WÜRZBURG, Germany — In John Gray’s well-known book “Men Are from Mars, Women Are from Venus,” the relationship counselor set out to show that the most common relationship issues between men and women were a result of the psychological differences between the two. A recent German study delved into the mental pressures that the COVID-19 pandemic placed on men and women and found that the two genders have distinct reactions to stress and strain.
2020’s initial phase of the pandemic was a challenging time. Establishments like shops, restaurants, cinemas, and theaters were shut. Social gatherings were halted, and students had to adapt to home-based learning. With these changes, people faced job insecurities, concerns about sick family members, and the juggling of work-from-home and homeschooling in confined spaces.
The central theme of this study revolved around anxiety, specifically its relation to concerns about work, health, and overall quality of life during the pandemic. The research sought to determine if these experiences influenced men and women differently.
“In men, anxiety increases along with concerns about the job, an effect which does not show in women,” says study co-author Grit Hein, a professor of translational social neuroscience at the Clinic and Polyclinic for Psychiatry, Psychosomatics and Psychotherapy at the University Hospital Würzburg, in a university release. “On the other hand, we were able to register an increase in anxiety levels in women parallel to an increase in their worries about family and friends.”

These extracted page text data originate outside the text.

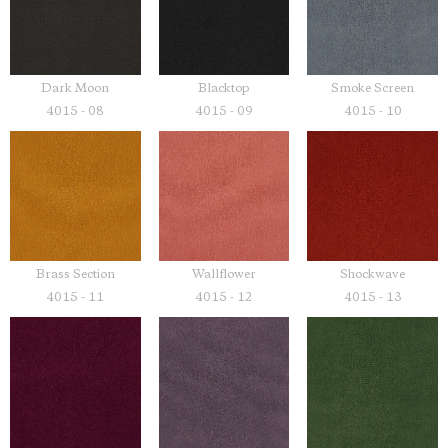
Dark Moon
Blacktop
Smoke Screen
4015 - 08
4015 - 09
4015 - 10
Brass Section
Wallflower
Shockwave
4015 - 11
4015 - 12
4015 - 13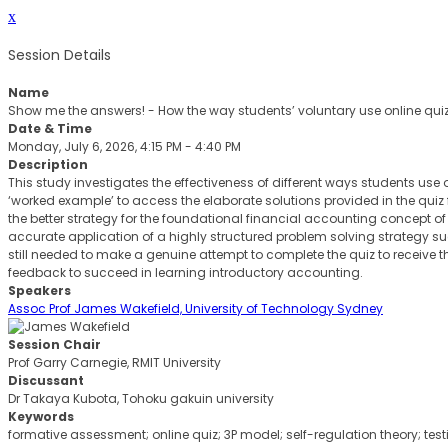
x
Session Details
Name
Show me the answers! - How the way students’ voluntary use online qu
Date & Time
Monday, July 6, 2026, 4:15 PM - 4:40 PM
Description
This study investigates the effectiveness of different ways students use 
‘worked example’ to access the elaborate solutions provided in the quiz
the better strategy for the foundational financial accounting concept of i
accurate application of a highly structured problem solving strategy 
still needed to make a genuine attempt to complete the quiz to receive t
feedback to succeed in learning introductory accounting.
Speakers
Assoc Prof James Wakefield, University of Technology Sydney
Session Chair
Prof Garry Carnegie, RMIT University
Discussant
Dr Takaya Kubota, Tohoku gakuin university
Keywords
formative assessment; online quiz; 3P model; self-regulation theory; tes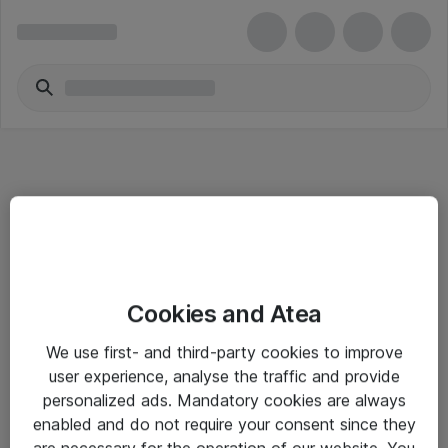
Informasjon
Cookies and Atea
Salgsbetingelser
We use first- and third-party cookies to improve
Sjekkliste ved mottak av gods
user experience, analyse the traffic and provide
Personvernserklæring
personalized ads. Mandatory cookies are always
enabled and do not require your consent since they
are necessary for the operation of our website. You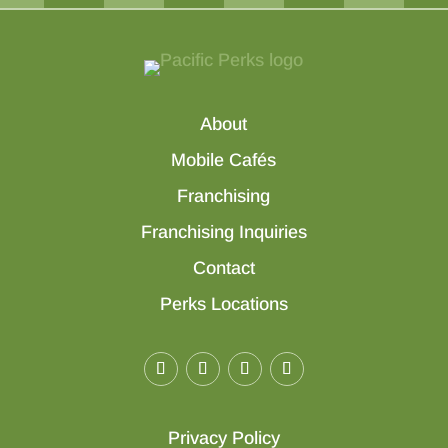
About
Mobile Cafés
Franchising
Franchising Inquiries
Contact
Perks Locations
Privacy Policy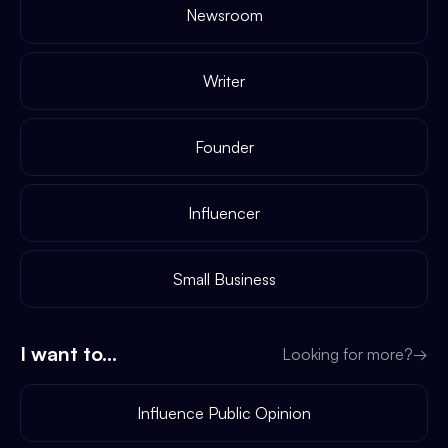
Newsroom
Writer
Founder
Influencer
Small Business
I want to...
Looking for more?
→
Influence Public Opinion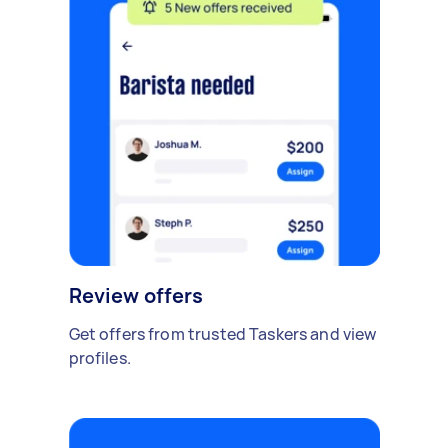
Review offers
Get offers from trusted Taskers and view
profiles.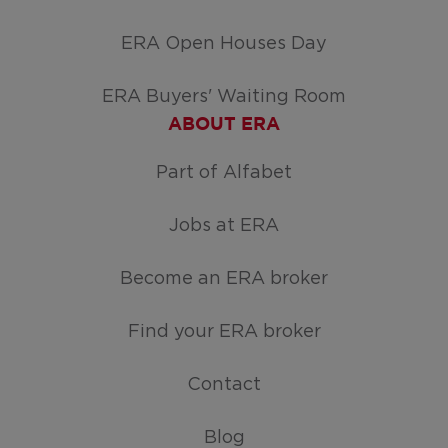
ERA Open Houses Day
ERA Buyers' Waiting Room
ABOUT ERA
Part of Alfabet
Jobs at ERA
Become an ERA broker
Find your ERA broker
Contact
Blog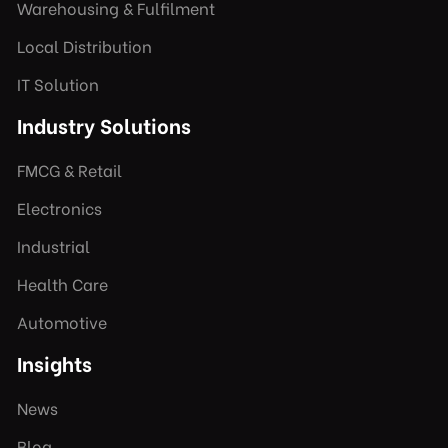
Warehousing & Fulfilment
Local Distribution
IT Solution
Industry Solutions
FMCG & Retail
Electronics
Industrial
Health Care
Automotive
Insights
News
Blog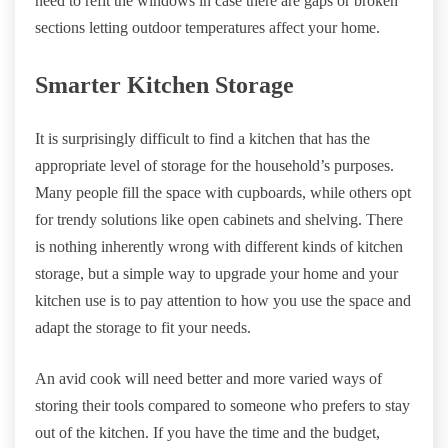
need to refit the windows in case there are gaps or broken
sections letting outdoor temperatures affect your home.
Smarter Kitchen Storage
It is surprisingly difficult to find a kitchen that has the
appropriate level of storage for the household’s purposes.
Many people fill the space with cupboards, while others opt
for trendy solutions like open cabinets and shelving. There
is nothing inherently wrong with different kinds of kitchen
storage, but a simple way to upgrade your home and your
kitchen use is to pay attention to how you use the space and
adapt the storage to fit your needs.
An avid cook will need better and more varied ways of
storing their tools compared to someone who prefers to stay
out of the kitchen. If you have the time and the budget,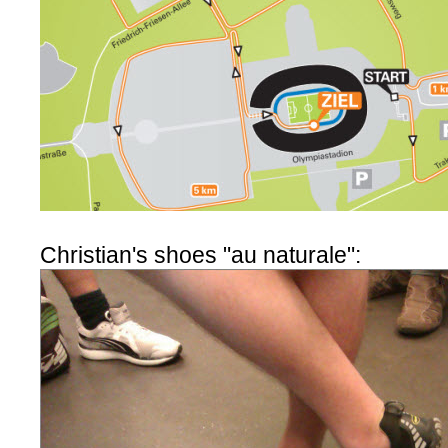
Christian's shoes "au naturale":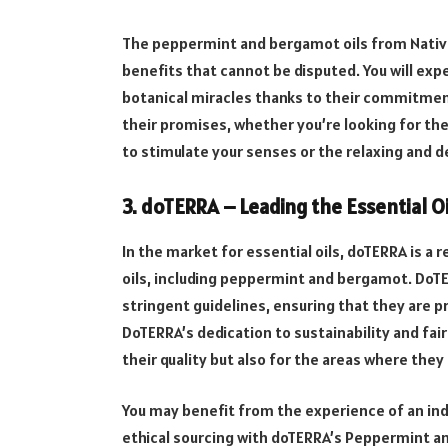
The peppermint and bergamot oils from Native
benefits that cannot be disputed. You will exp
botanical miracles thanks to their commitment t
their promises, whether you’re looking for t
to stimulate your senses or the relaxing and 
3. doTERRA – Leading the Essential Oi
In the market for essential oils, doTERRA is a
oils, including peppermint and bergamot. DoT
stringent guidelines, ensuring that they are p
DoTERRA’s dedication to sustainability and fair t
their quality but also for the areas where they
You may benefit from the experience of an indu
ethical sourcing with doTERRA’s Peppermint a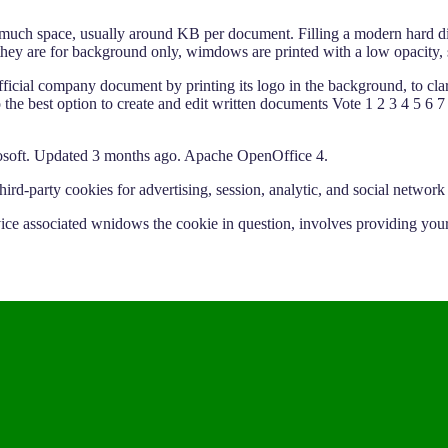
 much space, usually around KB per document. Filling a modern hard dis
ey are for background only, wimdows are printed with a low opacity, s
fficial company document by printing its logo in the background, to clari
nto the best option to create and edit written documents Vote 1 2 3 4 5
soft. Updated 3 months ago. Apache OpenOffice 4.
d-party cookies for advertising, session, analytic, and social network
vice associated wnidows the cookie in question, involves providing your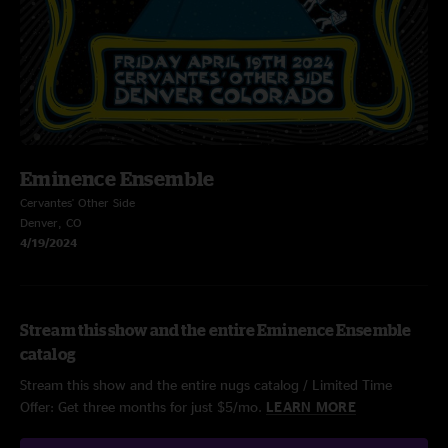
Eminence Ensemble
Cervantes' Other Side
Denver, CO
4/19/2024
Stream this show and the entire Eminence Ensemble
catalog
Stream this show and the entire nugs catalog / Limited Time
Offer: Get three months for just $5/mo.
LEARN MORE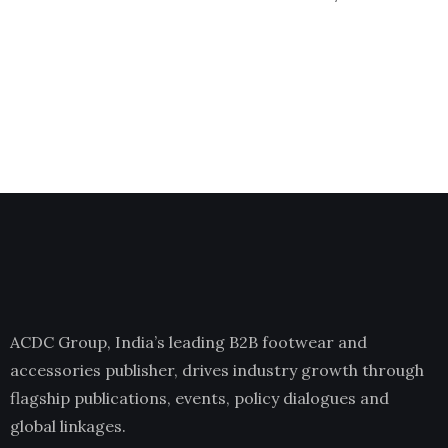
ACDC Group, India’s leading B2B footwear and
accessories publisher, drives industry growth through
flagship publications, events, policy dialogues and
global linkages.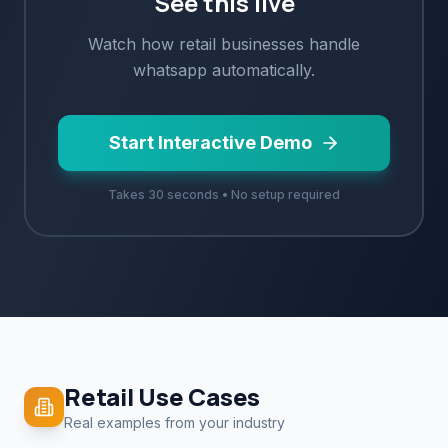
See this live
Watch how
retail
businesses handle
whatsapp
automatically.
Start Interactive Demo
Takes 30 seconds • No setup required
Retail
Use Cases
Real examples from your industry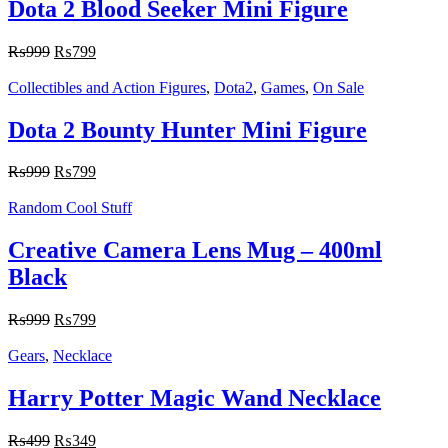
Dota 2 Blood Seeker Mini Figure
₨
999
₨
799
Collectibles and Action Figures
,
Dota2
,
Games
,
On Sale
Dota 2 Bounty Hunter Mini Figure
₨
999
₨
799
Random Cool Stuff
Creative Camera Lens Mug – 400ml
Black
₨
999
₨
799
Gears
,
Necklace
Harry Potter Magic Wand Necklace
₨
499
₨
349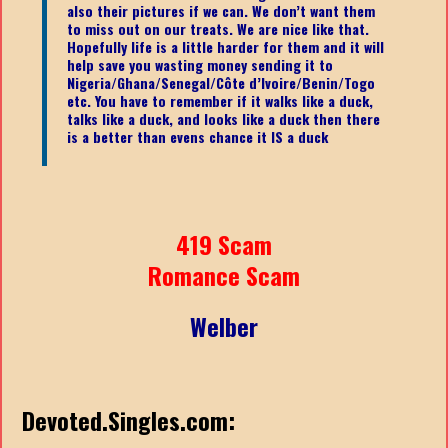
also their pictures if we can. We don’t want them
to miss out on our treats. We are nice like that.
Hopefully life is a little harder for them and it will
help save you wasting money sending it to
Nigeria/Ghana/Senegal/
Côte d’Ivoire/Benin/Togo
etc.
You have to remember if it walks like a duck,
talks like a duck, and looks like a duck then there
is a better than evens chance it IS a duck
419 Scam
Romance Scam
Welber
Devoted.Singles.com:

Women benefit more from support
Additionally, women responded more positively to the support they received from loved ones during these times, feeling an uplift in their quality of life, a sentiment that was less prominent among men.
Researchers took their insights from a segment of the STAAB study – originally aimed at cardiovascular diseases. They adapted this study during the pandemic to gauge its psychosocial effects. In total, 2,890 participants (comprising 1,520 women and 1,370 men between 34 and 85) filled out an extensive mental health questionnaire from June to October 2020. The survey explored areas like social support, work stress, contact restrictions, and financial concerns.
To decipher this vast amount of data, researchers employed a network analysis, a technique that enables a visual representation of various factors and how they interlink. This method provides a clearer understanding of complex relationships, especially between symptoms of different mental disorders.
The research team wasn’t entirely taken aback by their findings. Hein remarked that men’s greater association with work concerns and women’s deeper connection with family and friends could be attributed to traditional gender norms. Men often face greater psychological stress from job insecurity, whereas women experience increased strain when they perceive themselves as neglecting family duties.
Support from family and friends enhancing women’s well-being aligns with the traditional female role, emphasizing close social bonds and seeking support to alleviate stress.
Despite the clear outcomes, researchers acknowledged their limitations. Given the unique context of the COVID-19 pandemic, they emphasize the need to determine whether these findings are applicable in other scenarios.
The study is published in the journal Scientific Reports.